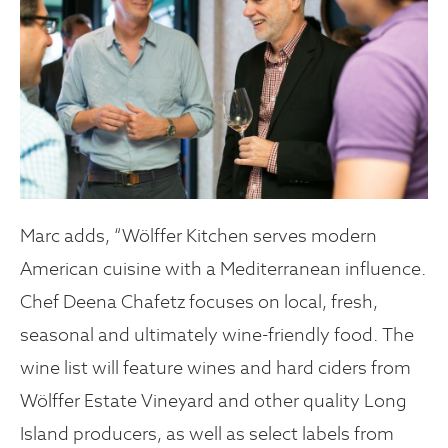
Marc adds, “Wölffer Kitchen serves modern
American cuisine with a Mediterranean influence.
Chef Deena Chafetz focuses on local, fresh,
seasonal and ultimately wine-friendly food. The
wine list will feature wines and hard ciders from
Wölffer Estate Vineyard and other quality Long
Island producers, as well as select labels from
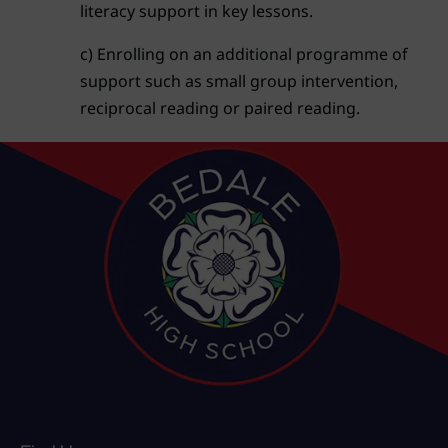
literacy support in key lessons.
c) Enrolling on an additional programme of
support such as small group intervention,
reciprocal reading or paired reading.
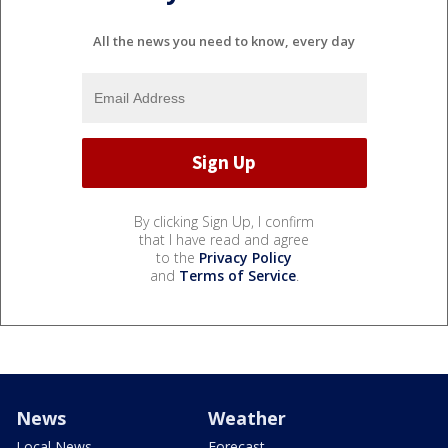
All the news you need to know, every day
By clicking Sign Up, I confirm
that I have read and agree
to the
Privacy Policy
and
Terms of Service
.
News
Weather
Local News
Forecast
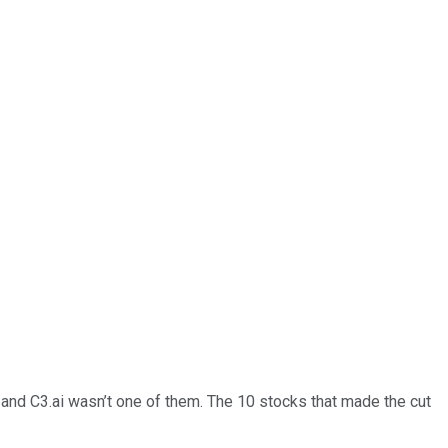
… and
C3.ai
wasn’t one of them. The 10 stocks that made the cut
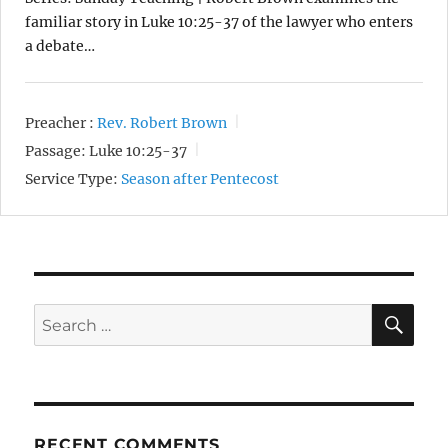
familiar story in Luke 10:25-37 of the lawyer who enters
a debate…
Preacher :
Rev. Robert Brown
Passage:
Luke 10:25-37
Service Type:
Season after Pentecost
SE
Search
for:
RECENT COMMENTS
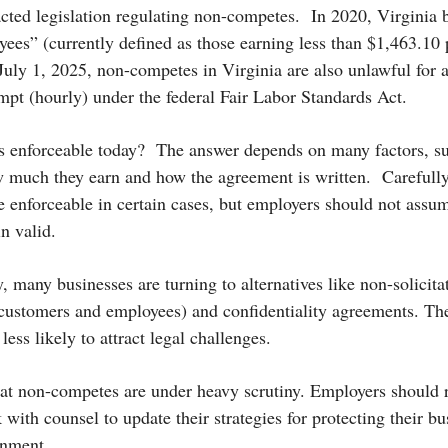
cted legislation regulating non-competes.
In 2020, Virginia
ees” (currently defined as those earning less than $1,463.10
 July 1, 2025, non-competes in Virginia are also unlawful for
empt (hourly) under the federal Fair Labor Standards Act.
s enforceable today?
The answer depends on many factors, su
 much they earn and how the agreement is written.
Carefull
e enforceable in certain cases, but employers should not assum
n valid.
, many businesses are turning to alternatives like non-solicit
customers and employees) and confidentiality agreements. The
less likely to attract legal challenges.
hat non-competes are under heavy scrutiny. Employers should r
ith counsel to update their strategies for protecting their bus
onment.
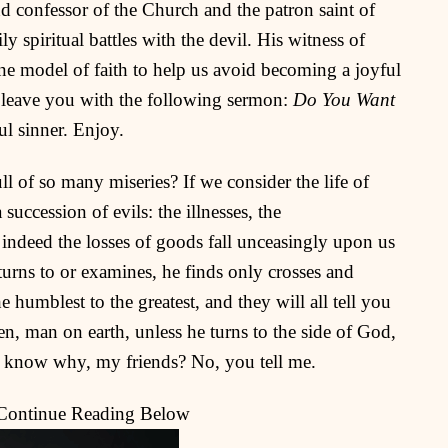
nd confessor of the Church and the patron saint of
 spiritual battles with the devil. His witness of
ine model of faith to help us avoid becoming a joyful
I leave you with the following sermon:
Do You Want
ful sinner. Enjoy.
ll of so many miseries? If we consider the life of
 succession of evils: the illnesses, the
 indeed the losses of goods fall unceasingly upon us
turns to or examines, he finds only crosses and
 humblest to the greatest, and they will all tell you
n, man on earth, unless he turns to the side of God,
 know why, my friends? No, you tell me.
 Continue Reading Below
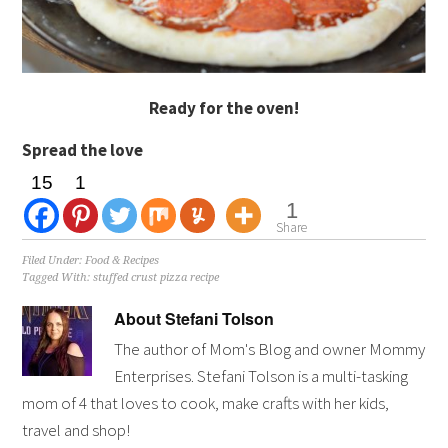
Ready for the oven!
Spread the love
15
1
1
Share
Filed Under:
Food & Recipes
Tagged With:
stuffed crust pizza recipe
About
Stefani Tolson
The author of Mom's Blog and owner Mommy
Enterprises. Stefani Tolson is a multi-tasking
mom of 4 that loves to cook, make crafts with her kids,
travel and shop!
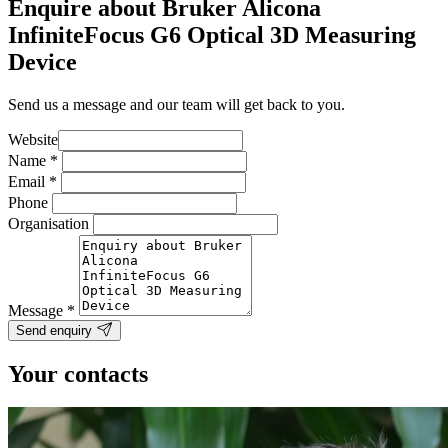
Enquire about Bruker Alicona
InfiniteFocus G6 Optical 3D Measuring
Device
Send us a message and our team will get back to you.
Website
Name
*
Email
*
Phone
Organisation
Message
*
Send enquiry
Your contacts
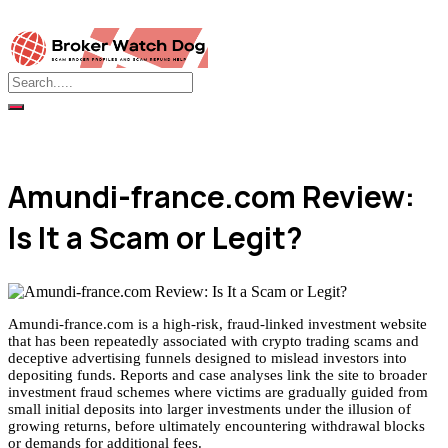
Amundi-france.com Review:
Is It a Scam or Legit?
Amundi-france.com is a high-risk, fraud-linked investment website
that has been repeatedly associated with crypto trading scams and
deceptive advertising funnels designed to mislead investors into
depositing funds. Reports and case analyses link the site to broader
investment fraud schemes where victims are gradually guided from
small initial deposits into larger investments under the illusion of
growing returns, before ultimately encountering withdrawal blocks
or demands for additional fees.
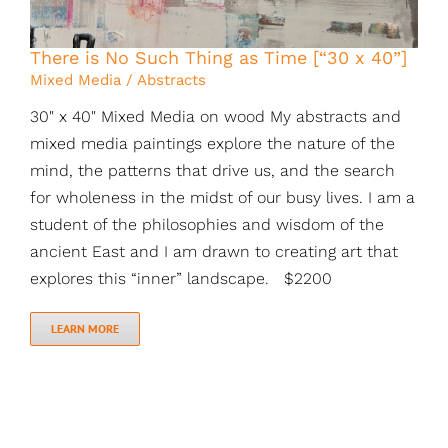
There is No Such Thing as Time [“30 x 40”]
Mixed Media / Abstracts
30" x 40" Mixed Media on wood My abstracts and
mixed media paintings explore the nature of the
mind, the patterns that drive us, and the search
for wholeness in the midst of our busy lives. I am a
student of the philosophies and wisdom of the
ancient East and I am drawn to creating art that
explores this “inner” landscape. $2200
LEARN MORE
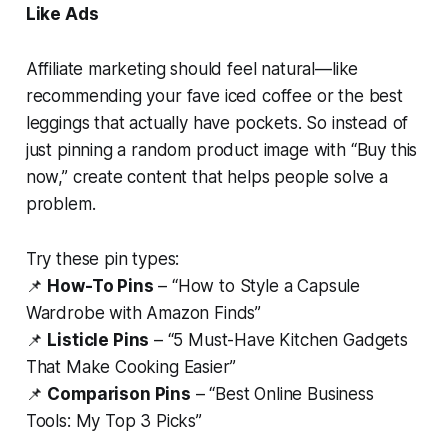
Like Ads
Affiliate marketing
should
feel natural—like
recommending your fave iced coffee or the best
leggings that
actually
have pockets. So instead of
just pinning a random product image with “Buy this
now,” create content that helps people solve a
problem.
Try these pin types:
📌
How-To Pins
– “How to Style a Capsule
Wardrobe with Amazon Finds”
📌
Listicle Pins
– “5 Must-Have Kitchen Gadgets
That Make Cooking Easier”
📌
Comparison Pins
– “Best Online Business
Tools: My Top 3 Picks”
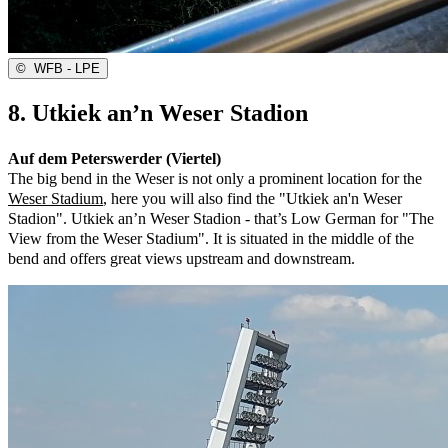
©
WFB - LPE
8. Utkiek an’n Weser Stadion
Auf dem Peterswerder (Viertel)
The big bend in the Weser is not only a prominent location for the
Weser Stadium
, here you will also find the "Utkiek an'n Weser
Stadion". Utkiek an’n Weser Stadion - that’s Low German for "The
View from the Weser Stadium". It is situated in the middle of the
bend and offers great views upstream and downstream.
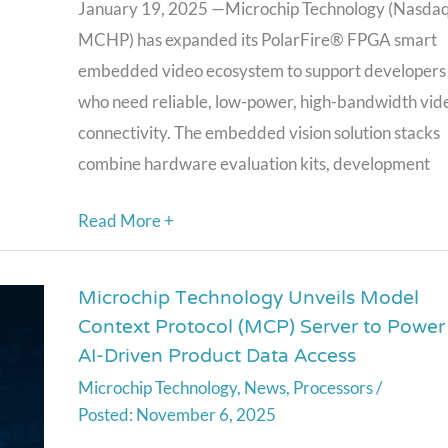
SDI
January 19, 2025 —Microchip Technology (Nasdaq
IP
MCHP) has expanded its PolarFire® FPGA smart
Cores
embedded video ecosystem to support developers
and
who need reliable, low-power, high-bandwidth vid
Quad
connectivity. The embedded vision solution stacks
CoaXPress
combine hardware evaluation kits, development
Bridge
Kit
Read More +
Microchip Technology Unveils Model
Microchip
Context Protocol (MCP) Server to Power
Technology
AI-Driven Product Data Access
Unveils
Microchip Technology
,
News
,
Processors
/
Model
November 6, 2025
Context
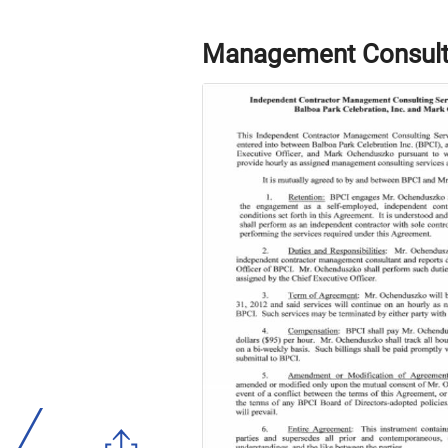
Management Consult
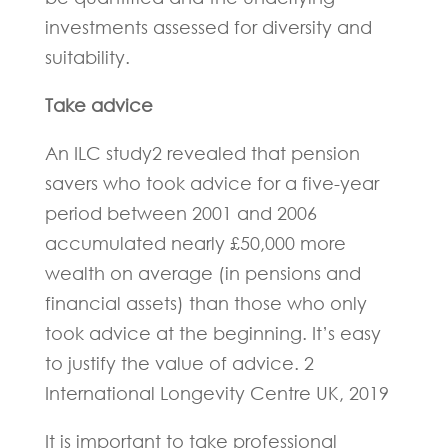
investments assessed for diversity and
suitability.
Take advice
An ILC study2 revealed that pension
savers who took advice for a five-year
period between 2001 and 2006
accumulated nearly £50,000 more
wealth on average (in pensions and
financial assets) than those who only
took advice at the beginning. It’s easy
to justify the value of advice. 2
International Longevity Centre UK, 2019
It is important to take professional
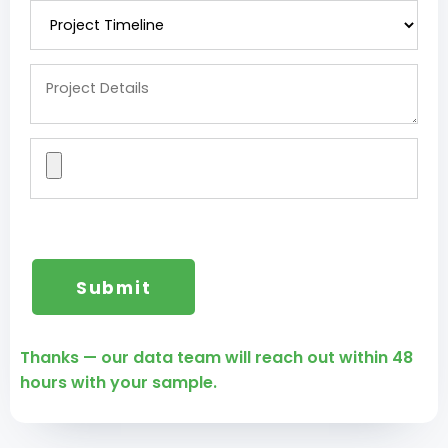
Thanks — our data team will reach out within 48
hours with your sample.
####
Would you reproduce the records exactly as they stand, but without the pictures?

→ **Written answer**
Marc adds, “Wölffer Kitchen serves modern
American cuisine with a Mediterranean influence.
Chef Deena Chafetz focuses on local, fresh,
seasonal and ultimately wine-friendly food. The
wine list will feature wines and hard ciders from
Wölffer Estate Vineyard and other quality Long
Island producers, as well as select labels from
literacy support in key lessons.
c) Enrolling on an additional programme of
support such as small group intervention,
reciprocal reading or paired reading.
All the news you need to know, every day
By clicking Sign Up, I confirm
that I have read and agree
to the
Privacy Policy
and
Terms of Service
.
News
Weather
Local News
Forecast
… and
C3.ai
wasn’t one of them. The 10 stocks that made the cut
familiar story in Luke 10:25-37 of the lawyer who enters
a debate…
Preacher :
Rev. Robert Brown
Passage:
Luke 10:25-37
Service Type:
Season after Pentecost
SE
Search
for:
RECENT COMMENTS
cted legislation regulating non-competes.
In 2020, Virginia
ees” (currently defined as those earning less than $1,463.10
 July 1, 2025, non-competes in Virginia are also unlawful for
empt (hourly) under the federal Fair Labor Standards Act.
s enforceable today?
The answer depends on many factors, su
 much they earn and how the agreement is written.
Carefull
e enforceable in certain cases, but employers should not assum
n valid.
, many businesses are turning to alternatives like non-solicit
customers and employees) and confidentiality agreements. The
less likely to attract legal challenges.
hat non-competes are under heavy scrutiny. Employers should r
ith counsel to update their strategies for protecting their bus
onment.
nd confessor of the Church and the patron saint of
 spiritual battles with the devil. His witness of
ine model of faith to help us avoid becoming a joyful
I leave you with the following sermon:
Do You Want
ful sinner. Enjoy.
ll of so many miseries? If we consider the life of
 succession of evils: the illnesses, the
 indeed the losses of goods fall unceasingly upon us
turns to or examines, he finds only crosses and
 humblest to the greatest, and they will all tell you
n, man on earth, unless he turns to the side of God,
 know why, my friends? No, you tell me.
 Continue Reading Below
Ready for the oven!
Spread the love
15
1
1
Share
Filed Under:
Food & Recipes
Tagged With:
stuffed crust pizza recipe
About
Stefani Tolson
The author of Mom's Blog and owner Mommy
Enterprises. Stefani Tolson is a multi-tasking
mom of 4 that loves to cook, make crafts with her kids,
travel and shop!
Enquire about Bruker Alicona
InfiniteFocus G6 Optical 3D Measuring
Device
Send us a message and our team will get back to you.
Website
Name
*
Email
*
Phone
Organisation
Message
*
Send enquiry
Your contacts
Amundi-france.com Review:
Is It a Scam or Legit?
Amundi-france.com is a high-risk, fraud-linked investment website
that has been repeatedly associated with crypto trading scams and
deceptive advertising funnels designed to mislead investors into
depositing funds. Reports and case analyses link the site to broader
investment fraud schemes where victims are gradually guided from
small initial deposits into larger investments under the illusion of
growing returns, before ultimately encountering withdrawal blocks
or demands for additional fees.
There is No Such Thing as Time [“30 x 40”]
Mixed Media / Abstracts
30" x 40" Mixed Media on wood My abstracts and
mixed media paintings explore the nature of the
mind, the patterns that drive us, and the search
for wholeness in the midst of our busy lives. I am a
student of the philosophies and wisdom of the
ancient East and I am drawn to creating art that
explores this “inner” landscape. $2200
LEARN MORE
Like Ads
Affiliate marketing
should
feel natural—like
recommending your fave iced coffee or the best
leggings that
actually
have pockets. So instead of
just pinning a random product image with “Buy this
now,” create content that helps people solve a
problem.
Try these pin types:
📌
How-To Pins
– “How to Style a Capsule
Wardrobe with Amazon Finds”
📌
Listicle Pins
– “5 Must-Have Kitchen Gadgets
That Make Cooking Easier”
📌
Comparison Pins
– “Best Online Business
Tools: My Top 3 Picks”
©
WFB - LPE
8. Utkiek an’n Weser Stadion
Auf dem Peterswerder (Viertel)
The big bend in the Weser is not only a prominent location for the
Weser Stadium
, here you will also find the "Utkiek an'n Weser
Stadion". Utkiek an’n Weser Stadion - that’s Low German for "The
View from the Weser Stadium". It is situated in the middle of the
bend and offers great views upstream and downstream.
SDI
January 19, 2025 —Microchip Technology (Nasdaq
IP
MCHP) has expanded its PolarFire® FPGA smart
Cores
embedded video ecosystem to support developers
and
who need reliable, low-power, high-bandwidth vid
Quad
connectivity. The embedded vision solution stacks
CoaXPress
combine hardware evaluation kits, development
Bridge
Kit
Read More +
Microchip Technology Unveils Model
Microchip
Context Protocol (MCP) Server to Power
Technology
AI-Driven Product Data Access
Unveils
Microchip Technology
,
News
,
Processors
/
Model
November 6, 2025
Context
Management Consult
investments assessed for diversity and
suitability.
Take advice
An ILC study2 revealed that pension
savers who took advice for a five-year
period between 2001 and 2006
accumulated nearly £50,000 more
wealth on average (in pensions and
financial assets) than those who only
took advice at the beginning. It’s easy
to justify the value of advice. 2
International Longevity Centre UK, 2019
It is important to take professional
Thanks — our data team will reach out within 48
hours with your sample.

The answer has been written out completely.